| Required work |
Return the entries below word for word. No picture belongs in the copy.
===
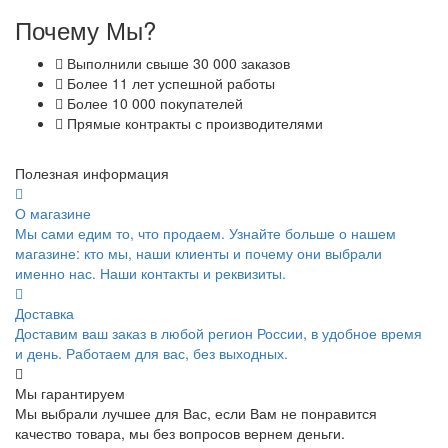
Почему Мы?
Выполнили свыше 30 000 заказов
Более 11 лет успешной работы
Более 10 000 покупателей
Прямые контракты с производителями
Полезная информация
О магазине
Мы сами едим то, что продаем. Узнайте больше о нашем
магазине: кто мы, наши клиенты и почему они выбрали
именно нас. Наши контакты и реквизиты.
Доставка
Доставим ваш заказ в любой регион России, в удобное время
и день. Работаем для вас, без выходных.
Мы гарантируем
Мы выбрали лучшее для Вас, если Вам не понравится
качество товара, мы без вопросов вернем деньги.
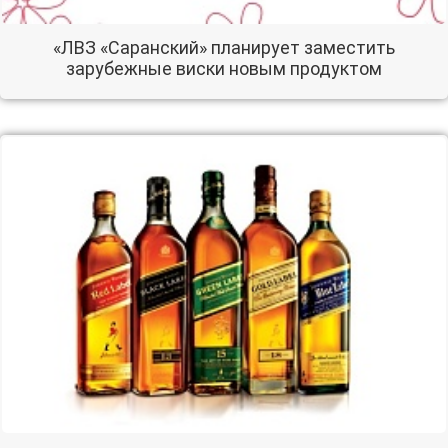
«ЛВЗ «Саранский» планирует заместить
зарубежные виски новым продуктом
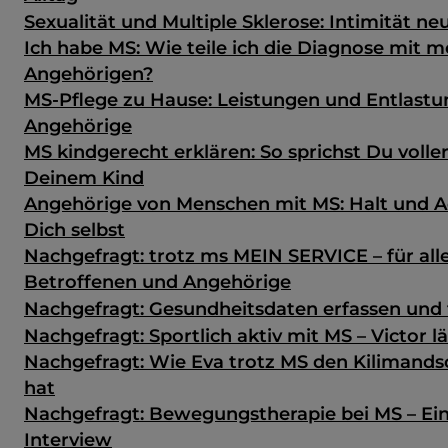
Sexualität und Multiple Sklerose: Intimität ne
Ich habe MS: Wie teile ich die Diagnose mit 
Angehörigen?
MS-Pflege zu Hause: Leistungen und Entlastu
Angehörige
MS kindgerecht erklären: So sprichst Du volle
Deinem Kind
Angehörige von Menschen mit MS: Halt und A
Dich selbst
Nachgefragt: trotz ms MEIN SERVICE – für all
Betroffenen und Angehörige
Nachgefragt: Gesundheits­daten erfassen und 
Nachgefragt: Sportlich aktiv mit MS – Victor 
Nachgefragt: Wie Eva trotz MS den Kilimands
hat
Nachgefragt: Bewegungstherapie bei MS – Ein
Interview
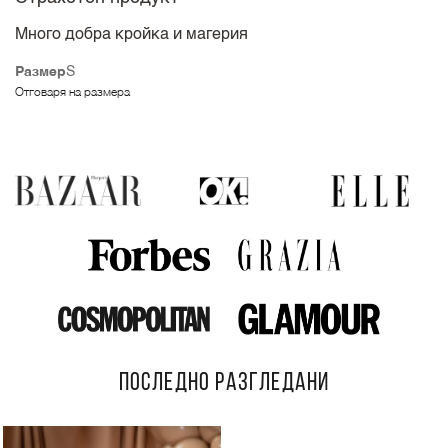
Много добра кройка и магерия
Размер
S
Отговаря на размера
ПОСЛЕДНО РАЗГЛЕДАНИ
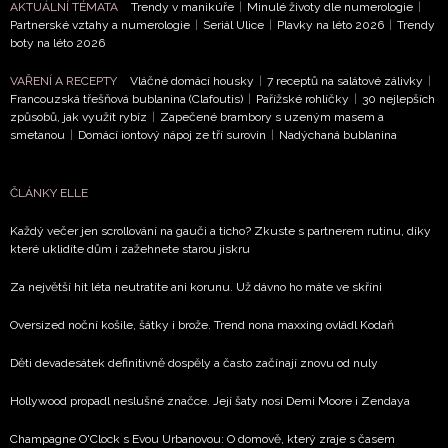
AKTUÁLNÍ TÉMATA
Trendy v manikúře
|
Minulé životy dle numerologie
|
NEWSLETTER
Partnerské vztahy a numerologie
|
Seriál Ulice
|
Plavky na léto 2026
|
Trendy
boty na léto 2026
ODESLAT
VAŘENÍ A RECEPTY
Vláčné domácí housky
|
7 receptů na salátové zálivky
|
Francouzská třešňová bublanina (Clafoutis)
|
Pařížské rohlíčky
|
30 nejlepších
způsobů, jak využít rybíz
|
Zapečené brambory s uzeným masem a
Přihlášením k newsletteru souhlasíte s
Obchodními
smetanou
|
Domácí iontový nápoj ze tří surovin
|
Nadýchaná bublanina
podmínkami společnosti BurdaMedia Extra s.r.o.
a
potvrzujete, že jste se seznámili se
Zásadami
ČLÁNKY ELLE
ochrany soukromí
- BurdaMedia Extra s.r.o. bude s
Vašimi údaji pracovat zejména k organizaci a
Každý večer jen scrollování na gauči a ticho? Zkuste s partnerem rutinu, díky
vyhodnocení akce a zasílání novinek.
které uklidíte dům i zažehnete starou jiskru
Chcete navíc dostávat i další zajímavé a exkluzivní
Za největší hit léta neutratíte ani korunu. Už dávno ho máte ve skříni
informace od našich partnerů? Pokud souhlasíte se
Oversized noční košile, šátky i brože. Trend nona maxxing ovládl Kodaň
zpracováním údajů k tomuto účelu podle
Zásad ochrany
soukromí BurdaMedia Extra s.r.o.
, zaškrtněte toto pole.
Děti devadesátek definitivně dospěly a často začínají znovu od nuly
Hollywood propadl neslušné značce. Její šaty nosí Demi Moore i Zendaya
Champagne O'Clock s Evou Urbanovou: O domově, který zraje s časem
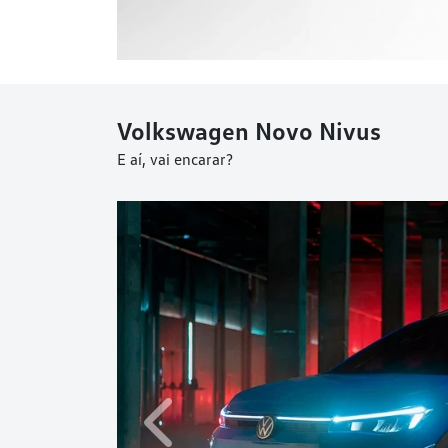
Volkswagen
Novo Nivus
E aí, vai encarar?
Anterior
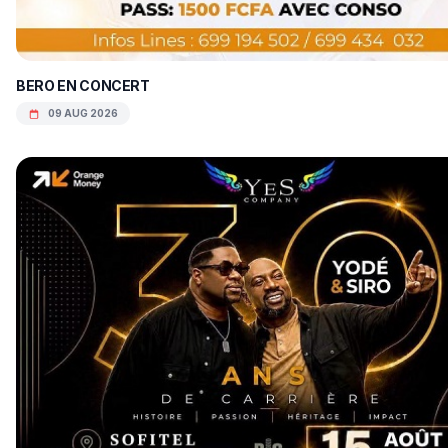
BERO EN CONCERT
09 AUG 2026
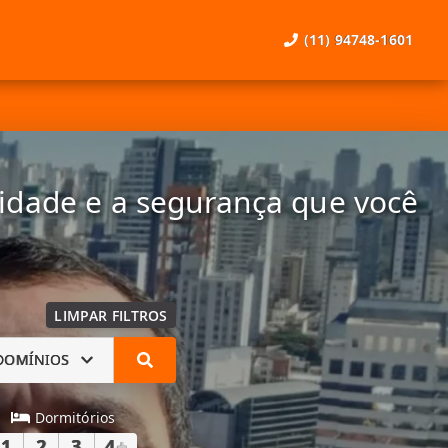
(11) 94748-1601
lidade e a segurança que você
LIMPAR FILTROS
DOMÍNIOS
Dormitórios
1
2
3
4
+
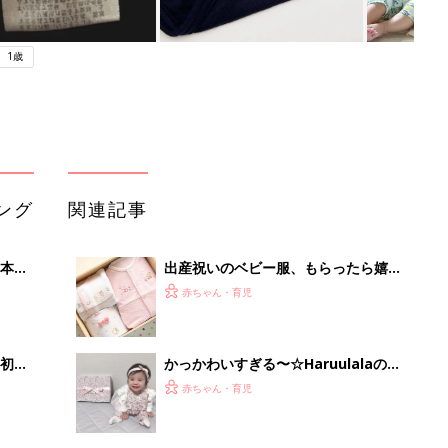
1歳
ング
関連記事
本
出産祝いのベビー服、もらったら嬉し
2才
いサイズ・アイテムは？
赤ちゃん・育児
いっ
初め
かっかわいすぎる〜☆Haruulalaの超
大特
キュートなベビー服にハマるママが続
赤ちゃん・育児
 お
出！
ブル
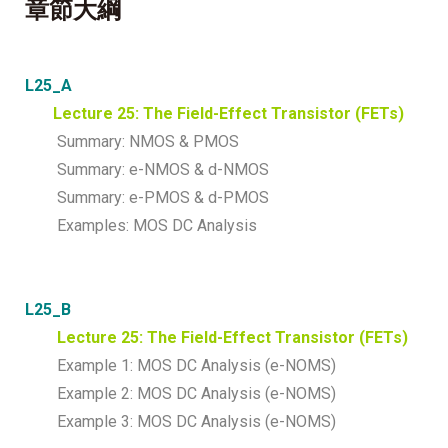
章節大綱
L25_A
Lecture 25: The Field-Effect Transistor (FETs)
Summary: NMOS & PMOS
Summary: e-NMOS & d-NMOS
Summary: e-PMOS & d-PMOS
Examples: MOS DC Analysis
L25_B
Lecture 25: The Field-Effect Transistor (FETs)
Example 1: MOS DC Analysis (e-NOMS)
Example 2: MOS DC Analysis (e-NOMS)
Example 3: MOS DC Analysis (e-NOMS)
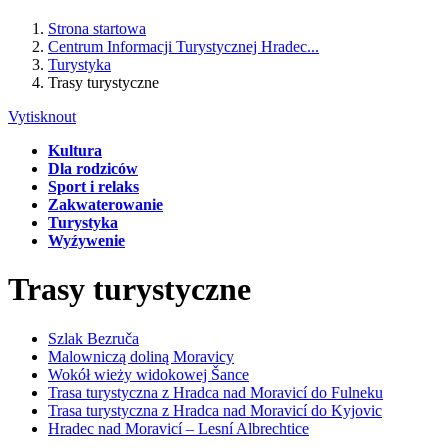
Strona startowa
Centrum Informacji Turystycznej Hradec...
Turystyka
Trasy turystyczne
Vytisknout
Kultura
Dla rodziców
Sport i relaks
Zakwaterowanie
Turystyka
Wyźywenie
Trasy turystyczne
Szlak Bezruča
Malowniczą doliną Moravicy
Wokół wieży widokowej Šance
Trasa turystyczna z Hradca nad Moravicí do Fulneku
Trasa turystyczna z Hradca nad Moravicí do Kyjovic
Hradec nad Moravicí – Lesní Albrechtice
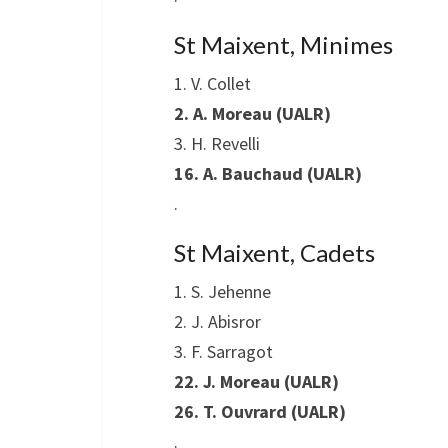
St Maixent, Minimes
1. V. Collet
2. A. Moreau (UALR)
3. H. Revelli
16. A. Bauchaud (UALR)
.
St Maixent, Cadets
1. S. Jehenne
2. J. Abisror
3. F. Sarragot
22. J. Moreau (UALR)
26. T. Ouvrard (UALR)
.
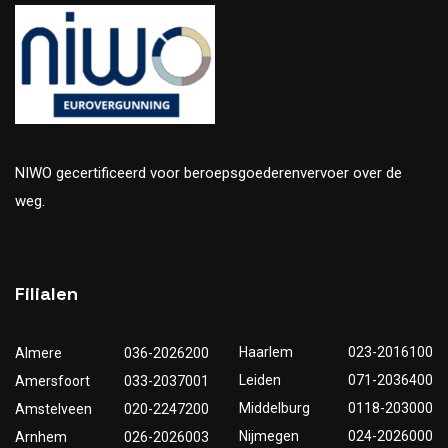
NIWO gecertificeerd voor beroepsgoederenvervoer over de
weg.
Filialen
Haarlem
023-2016100
Almere
036-2026200
Leiden
071-2036400
Amersfoort
033-2037001
Middelburg
0118-203000
Amstelveen
020-2247200
Nijmegen
024-2026000
Arnhem
026-2026003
===
| Task result |
Почему Мы?
Выполнили свыше 30 000 заказов
Более 11 лет успешной работы
Более 10 000 покупателей
Прямые контракты с производителями
Полезная информация
О магазине
Мы сами едим то, что продаем. Узнайте больше о нашем
магазине: кто мы, наши клиенты и почему они выбрали
именно нас. Наши контакты и реквизиты.
Доставка
Доставим ваш заказ в любой регион России, в удобное время
и день. Работаем для вас, без выходных.
Мы гарантируем
Мы выбрали лучшее для Вас, если Вам не понравится
качество товара, мы без вопросов вернем деньги.
«ЛВЗ «Саранский» планирует заместить
зарубежные виски новым продуктом
Sexualität und Multiple Sklerose: Intimität ne
Ich habe MS: Wie teile ich die Diagnose mit 
Angehörigen?
MS-Pflege zu Hause: Leistungen und Entlastu
Angehörige
MS kindgerecht erklären: So sprichst Du volle
Deinem Kind
Angehörige von Menschen mit MS: Halt und A
Dich selbst
Nachgefragt: trotz ms MEIN SERVICE – für all
Betroffenen und Angehörige
Nachgefragt: Gesundheits­daten erfassen und 
Nachgefragt: Sportlich aktiv mit MS – Victor 
Nachgefragt: Wie Eva trotz MS den Kilimands
hat
Nachgefragt: Bewegungstherapie bei MS – Ein
Interview
Много добра кройка и магерия
Размер
S
Отговаря на размера
ПОСЛЕДНО РАЗГЛЕДАНИ
AKTUÁLNÍ TÉMATA
Trendy v manikúře
|
Minulé životy dle numerologie
|
NEWSLETTER
Partnerské vztahy a numerologie
|
Seriál Ulice
|
Plavky na léto 2026
|
Trendy
boty na léto 2026
ODESLAT
VAŘENÍ A RECEPTY
Vláčné domácí housky
|
7 receptů na salátové zálivky
|
Francouzská třešňová bublanina (Clafoutis)
|
Pařížské rohlíčky
|
30 nejlepších
způsobů, jak využít rybíz
|
Zapečené brambory s uzeným masem a
Přihlášením k newsletteru souhlasíte s
Obchodními
smetanou
|
Domácí iontový nápoj ze tří surovin
|
Nadýchaná bublanina
podmínkami společnosti BurdaMedia Extra s.r.o.
a
potvrzujete, že jste se seznámili se
Zásadami
ČLÁNKY ELLE
ochrany soukromí
- BurdaMedia Extra s.r.o. bude s
Vašimi údaji pracovat zejména k organizaci a
Každý večer jen scrollování na gauči a ticho? Zkuste s partnerem rutinu, díky
vyhodnocení akce a zasílání novinek.
které uklidíte dům i zažehnete starou jiskru
Chcete navíc dostávat i další zajímavé a exkluzivní
Za největší hit léta neutratíte ani korunu. Už dávno ho máte ve skříni
informace od našich partnerů? Pokud souhlasíte se
Oversized noční košile, šátky i brože. Trend nona maxxing ovládl Kodaň
zpracováním údajů k tomuto účelu podle
Zásad ochrany
soukromí BurdaMedia Extra s.r.o.
, zaškrtněte toto pole.
Děti devadesátek definitivně dospěly a často začínají znovu od nuly
Hollywood propadl neslušné značce. Její šaty nosí Demi Moore i Zendaya
Champagne O'Clock s Evou Urbanovou: O domově, který zraje s časem
Volkswagen
Novo Nivus
E aí, vai encarar?
Anterior
BERO EN CONCERT
09 AUG 2026
(11) 94748-1601
lidade e a segurança que você
LIMPAR FILTROS
DOMÍNIOS
Dormitórios
1
2
3
4
+
1歳
ング
関連記事
本
出産祝いのベビー服、もらったら嬉し
2才
いサイズ・アイテムは？
赤ちゃん・育児
いっ
初め
かっかわいすぎる〜☆Haruulalaの超
大特
キュートなベビー服にハマるママが続
赤ちゃん・育児
 お
出！
ブル
章節大綱
L25_A
Lecture 25: The Field-Effect Transistor (FETs)
Summary: NMOS & PMOS
Summary: e-NMOS & d-NMOS
Summary: e-PMOS & d-PMOS
Examples: MOS DC Analysis
L25_B
Lecture 25: The Field-Effect Transistor (FETs)
Example 1: MOS DC Analysis (e-NOMS)
Example 2: MOS DC Analysis (e-NOMS)
Example 3: MOS DC Analysis (e-NOMS)
Strona startowa
Centrum Informacji Turystycznej Hradec...
Turystyka
Trasy turystyczne
Vytisknout
Kultura
Dla rodziców
Sport i relaks
Zakwaterowanie
Turystyka
Wyźywenie
Trasy turystyczne
Szlak Bezruča
Malowniczą doliną Moravicy
Wokół wieży widokowej Šance
Trasa turystyczna z Hradca nad Moravicí do Fulneku
Trasa turystyczna z Hradca nad Moravicí do Kyjovic
Hradec nad Moravicí – Lesní Albrechtice
St Maixent, Minimes
1. V. Collet
2. A. Moreau (UALR)
3. H. Revelli
16. A. Bauchaud (UALR)
.
St Maixent, Cadets
1. S. Jehenne
2. J. Abisror
3. F. Sarragot
22. J. Moreau (UALR)
26. T. Ouvrard (UALR)
.
NIWO gecertificeerd voor beroepsgoederenvervoer over de
weg.
Filialen
Haarlem
023-2016100
Almere
036-2026200
Leiden
071-2036400
Amersfoort
033-2037001
Middelburg
0118-203000
Amstelveen
020-2247200
Nijmegen
024-2026000
Arnhem
026-2026003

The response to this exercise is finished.